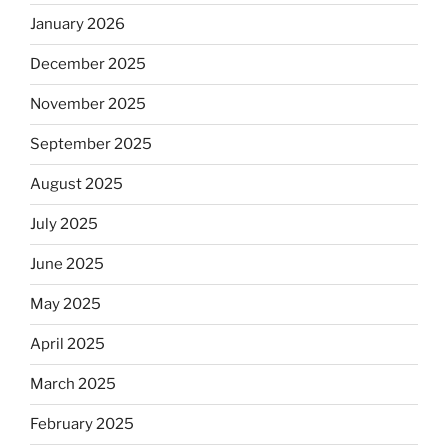
January 2026
December 2025
November 2025
September 2025
August 2025
July 2025
June 2025
May 2025
April 2025
March 2025
February 2025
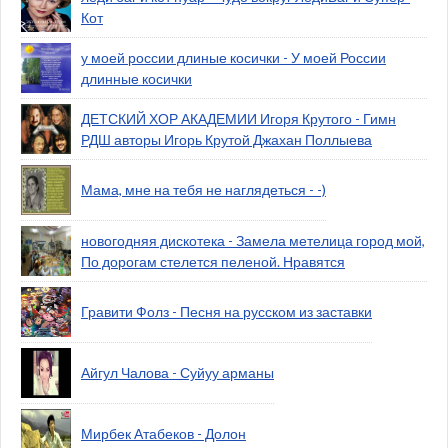
Кот
у моей россии длиные косички - У моей России
длинные косички
ДЕТСКИЙ ХОР АКАДЕМИИ Игоря Крутого - Гимн
РДШ авторы Игорь Крутой Джахан Поллыева
Мама, мне на тебя не наглядеться - -)
новогодняя дискотека - Замела метелица город мой,
По дорогам стелется пеленой. Нравятся
Гравити Фолз - Песня на русском из заставки
Айгул Чалова - Суйуу арманы
Мирбек Атабеков - Долон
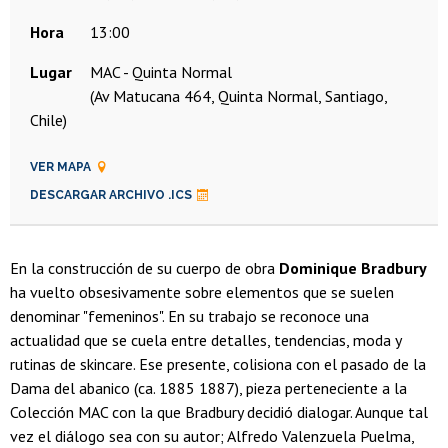
Hora
13:00
Lugar
MAC - Quinta Normal
(Av Matucana 464, Quinta Normal, Santiago,
Chile)
VER MAPA
DESCARGAR ARCHIVO .ICS
En la construcción de su cuerpo de obra
Dominique Bradbury
ha vuelto obsesivamente sobre elementos que se suelen
denominar "femeninos". En su trabajo se reconoce una
actualidad que se cuela entre detalles, tendencias, moda y
rutinas de skincare. Ese presente, colisiona con el pasado de la
Dama del abanico (ca. 1885 1887), pieza perteneciente a la
Colección MAC con la que Bradbury decidió dialogar. Aunque tal
vez el diálogo sea con su autor; Alfredo Valenzuela Puelma,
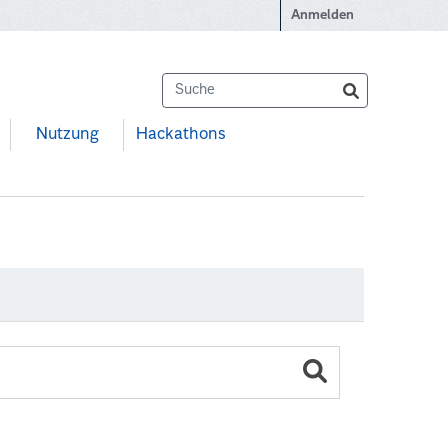
Anmelden
Nutzung
Hackathons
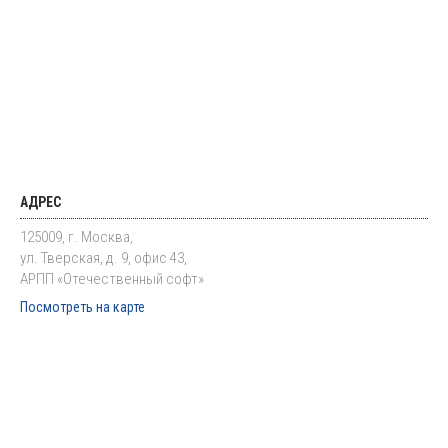
АДРЕС
125009, г. Москва,
ул. Тверская, д. 9, офис 43,
АРПП «Отечественный софт»
Посмотреть на карте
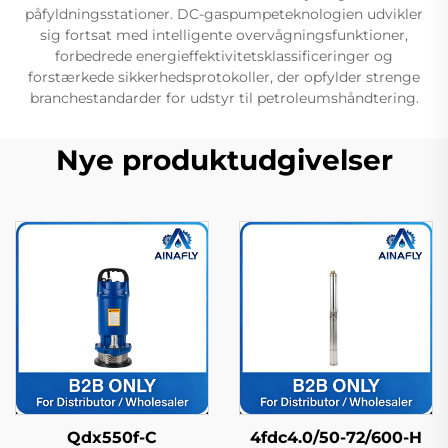
påfyldningsstationer. DC-gaspumpeteknologien udvikler
sig fortsat med intelligente overvågningsfunktioner,
forbedrede energieffektivitetsklassificeringer og
forstærkede sikkerhedsprotokoller, der opfylder strenge
branchestandarder for udstyr til petroleumshåndtering.
Nye produktudgivelser
Qdx550f-C
4fdc4.0/50-72/600-H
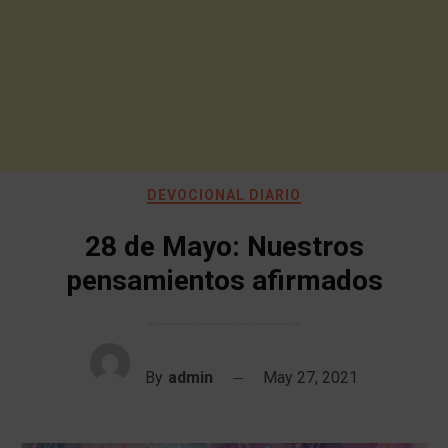
DEVOCIONAL DIARIO
28 de Mayo: Nuestros
pensamientos afirmados
By
admin
May 27, 2021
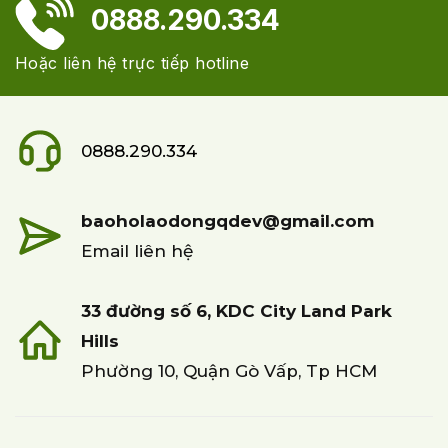
0888.290.334
Hoặc liên hệ trực tiếp hotline
0888.290.334
baoholaodongqdev@gmail.com
Email liên hệ
33 đường số 6, KDC City Land Park
Hills
Phường 10, Quận Gò Vấp, Tp HCM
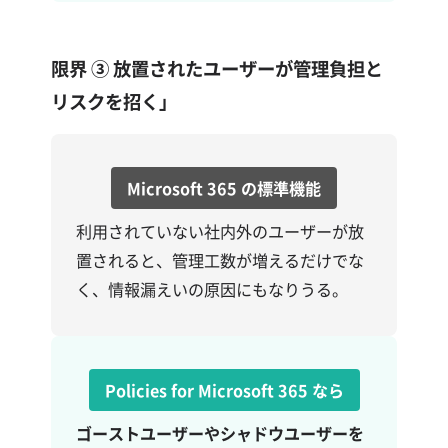
限界 ③
放置されたユーザーが管理負担と
リスクを招く」
Microsoft 365 の標準機能
利用されていない社内外のユーザーが放
置されると、管理工数が増えるだけでな
く、情報漏えいの原因にもなりうる。
Policies for Microsoft 365 なら
ゴーストユーザーやシャドウユーザーを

PROBLEM DETAILS ->
Copy the data word for word. Pictures do not go in the copy.

OUTPUT BELOW ->
January 2026
December 2025
November 2025
September 2025
August 2025
July 2025
June 2025
May 2025
April 2025
March 2025
February 2025
Кот
у моей россии длиные косички - У моей России
длинные косички
ДЕТСКИЙ ХОР АКАДЕМИИ Игоря Крутого - Гимн
РДШ авторы Игорь Крутой Джахан Поллыева
Мама, мне на тебя не наглядеться - -)
новогодняя дискотека - Замела метелица город мой,
По дорогам стелется пеленой. Нравятся
Гравити Фолз - Песня на русском из заставки
Айгул Чалова - Суйуу арманы
Мирбек Атабеков - Долон
Hora
13:00
Lugar
MAC - Quinta Normal
(Av Matucana 464, Quinta Normal, Santiago,
Chile)
VER MAPA
DESCARGAR ARCHIVO .ICS
En la construcción de su cuerpo de obra
Dominique Bradbury
ha vuelto obsesivamente sobre elementos que se suelen
denominar "femeninos". En su trabajo se reconoce una
actualidad que se cuela entre detalles, tendencias, moda y
rutinas de skincare. Ese presente, colisiona con el pasado de la
Dama del abanico (ca. 1885 1887), pieza perteneciente a la
Colección MAC con la que Bradbury decidió dialogar. Aunque tal
vez el diálogo sea con su autor; Alfredo Valenzuela Puelma,
Anmelden
Nutzung
Hackathons
АДРЕС
125009, г. Москва,
ул. Тверская, д. 9, офис 43,
АРПП «Отечественный софт»
Посмотреть на карте
påfyldningsstationer. DC-gaspumpeteknologien udvikler
sig fortsat med intelligente overvågningsfunktioner,
forbedrede energieffektivitetsklassificeringer og
forstærkede sikkerhedsprotokoller, der opfylder strenge
branchestandarder for udstyr til petroleumshåndtering.
Nye produktudgivelser
Qdx550f-C
4fdc4.0/50-72/600-H
DEVOCIONAL DIARIO
28 de Mayo: Nuestros
pensamientos afirmados
By
admin
May 27, 2021
0888.290.334
Hoặc liên hệ trực tiếp hotline
0888.290.334
baoholaodongqdev@gmail.com
Email liên hệ
33 đường số 6, KDC City Land Park
Hills
Phường 10, Quận Gò Vấp, Tp HCM
限界 ③
放置されたユーザーが管理負担と
リスクを招く」
Microsoft 365 の標準機能
利用されていない社内外のユーザーが放
置されると、管理工数が増えるだけでな
く、情報漏えいの原因にもなりうる。
Policies for Microsoft 365 なら
ゴーストユーザーやシャドウユーザーを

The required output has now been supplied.